Tehran (AFP) – An Iranian lawmaker demanded answers on Wednesday over why a former prosecutor remains free, more than four months after he was sentenced over the death of a protestor.
Said Mortazavi, former chief prosecutor for the capital Tehran, was sentenced to two years in prison in November.
Fateme Saidi, a member of the pro-reform Hope faction in Iran’s parliament, has submitted a request to question Interior Minister Abdolreza Rahman Fazli and Justice Minister Alireza Avaei, to find out “quite simply whether any action has been taken to arrest Mr Said Mortazavi,” according to pro-reform news agency ILNA.
Saidi is reported to have made the request after comments in the press a few days earlier by a spokesman for the judiciary, Gholamhossein Mohseni Ejei, who said that while a warrant has been issued for Mortazavi’s arrest, the authorities have “not been successful in getting (our) hands on him”.
The comments sparked a social media storm.
“The prosecutor has acted and will continue to act in accordance with the law in cases linked with the prestige of the judicial apparatus,” Mizan news agency quoted Tehran’s prosecutor general, Abbas Jafari Dolatabadi, as saying.

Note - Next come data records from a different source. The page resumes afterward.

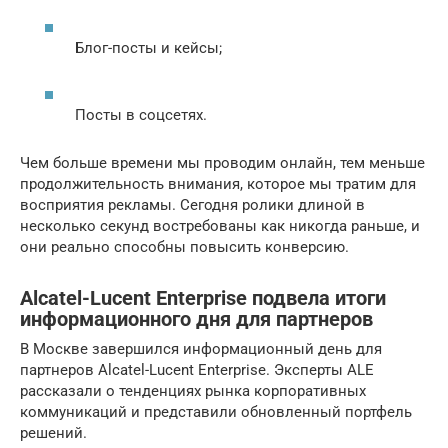
Блог-посты и кейсы;
Посты в соцсетях.
Чем больше времени мы проводим онлайн, тем меньше
продолжительность внимания, которое мы тратим для
восприятия рекламы. Сегодня ролики длиной в
несколько секунд востребованы как никогда раньше, и
они реально способны повысить конверсию.
Alcatel-Lucent Enterprise подвела итоги
информационного дня для партнеров
В Москве завершился информационный день для
партнеров Alcatel-Lucent Enterprise. Эксперты ALE
рассказали о тенденциях рынка корпоративных
коммуникаций и представили обновленный портфель
решений.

“With respect to (Mortazavi), the necessary instructions for the execution of the verdict were given and the persons responsible for following up the case were reminded of the importance of the verdict being applied,” he added, according to Mizan, the judiciary’s press agency.
Mortazavi made the front page of pro-reform newspapers on Sunday.
“Said, are you lost?” the Arman asked sarcastically, while a headline in Shargh read “In Search of Mortazavi”.
Mortazavi is subject to sanctions by the United States and the European Union, for “grave violations of human rights” including the arrest of “hundreds of activists, journalists and students” during mass protests against the re-election in 2009 of hardline then-president Mahmoud Ahmadinejad.
Mortazavi was suspended by the judiciary in November 2014 in connection with the July 2009 deaths of three protestors in Kahrizak prison, south of Tehran.
Initially sentenced to five years upon being found guilty in relation to the death of one of the three protestors, this was commuted to two years on appeal in November last year, but with no possibility of further appeal.